Consider the following map: $f : (x, r) \to s$ where $$x$$ is an arbitrary bit string, $$r$$ is a string of random bits, and $$s$$ is an instance of a $$k$$-SAT problem having $$x$$ as a planted solution, while the randomness of $$r$$ determines uniquely which $$k$$-SAT problem to choose.

If we can invert the above function $$f$$ (in polynomial time), we must already have solved the corresponding $$k$$-SAT problem $$s$$ with a planted solution $$x$$. $$k$$-SAT problems are known to be NP-complete, and inverting such a function would be as hard as solving a $$k$$-SAT problem with a planted solution, that is, inverting $$f$$ at one point can be hard. Clearly, should we have a one-way function, then inverting it is guaranteed to be no easier than inverting $$f$$.

So what does it mean if P ≠ NP? We know that $$k$$-SAT problem is hard to solve in its worst case, so function $$f$$ can be made as hard to invert as solving a $$k$$-SAT problem in its worst case. However, we don’t know whether it’s possible to have a class $$\mathcal{S}$$ of $$k$$-SAT problems with planted solutions that are as hard as general-case $$k$$-SAT problems. If such a class $$\mathcal{S}$$ exists, then given any $$s \in \mathcal{S}$$, no probabilistic polynomial-time algorithm is able to get $$x$$ with a non-negligible probability, so we can conclude that $$f$$ is indeed a one-way function. 

Problem 1.1. Does there exist a class $$\mathcal{S}$$ of $$k$$-SAT problems with planted solutions, such that every $$L \in \mathcal{S}$$ is NP-hard?

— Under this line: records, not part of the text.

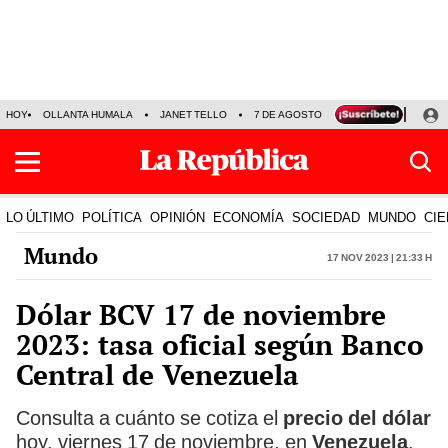
HOY
OLLANTA HUMALA
JANET TELLO
7 DE AGOSTO
TINKA RESULTADOS
LO ÚLTIMO
POLÍTICA
OPINIÓN
ECONOMÍA
SOCIEDAD
MUNDO
CIE
Mundo
17 Nov 2023 | 21:33 h
Dólar BCV 17 de noviembre
2023: tasa oficial según Banco
Central de Venezuela
Consulta a cuánto se cotiza el
precio del dólar
hoy, viernes 17 de noviembre, en
Venezuela
.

Conjecture 1.2. If $$\mathrm{P} \neq \mathrm{NP}$$, then one-way functions exist.

On the other hand, assume that $$f$$ is a one-way function, so that one-way functions do exist, then this implies that $$k$$-SAT problem is hard to solve (in its worse case) by a polynomial-time algorithm, thus we have P ≠ NP. By modus tollens, if P = NP, then no one-way function exists. 

Theorem 1.3. If one-way functions exist, then $$\mathrm{P} \neq \mathrm{NP}$$.

Proof. (Sketch) Let $$f : \{0,1\}^*\to\{0,1\}^*$$ be a one-way function. There is a polynomial-time algorithm $$M_f$$ that computes $$y=f(x)$$ for all $$x$$, thus, there exists a polynomial-time computable circuit that outputs $$y=f(x)$$ for all $$x$$.

Since $$f$$ is a one-way function, that is, for every probabilistic polynomial-time algorithm $$\mathcal{A}$$, there is a negligible function $$\mathsf{negl}$$ such that $$\Pr[\mathsf{Invert}_{\mathcal{A},f}(n) = 1] \leq \mathsf{negl}(n)$$, so we know that no $$\mathcal{A}$$ can fully compute $$f^{-1}(x)$$ for any given $$x$$. $$\mathcal{A}$$ fully computes $$f^{-1}$$ if and only if it solves the corresponding CIRCUIT-SAT problems of the circuit in all cases. Thus, there must exist some CIRCUIT-SAT problems that cannot be decided by a polynomial-time algorithm, therefore, $$\mathrm{P} \neq \mathrm{NP}$$.

Remark 1.4. If one can come up with a construction of the one-way function or a proof that such functions exist, then it holds true that $$\mathrm{P} \neq \mathrm{NP}$$.

## References and further reading

Books:

T. H. Cormen, C. E. Leiserson, R. L. Rivest, and C. Stein, Introduction to Algorithms, 3rd ed.

M. Sipser, Introduction to the Theory of Computation, 3rd ed.

J. Katz and Y. Lindell, Introduction to Modern Cryptography, 2nd ed.

Papers:

 A. L. Selman, “A survey of one-way functions in complexity theory,” Mathematical Systems Theory, vol. 25, no. 3, pp. 203–221, 1992.

 M. Abadi, E. Allender, A. Broder, J. Feigenbaum, and L. A. Hemachandra, “On generating solved instances of computational problems,” in Proceedings on advances in cryptology, 1990, pp. 297–310.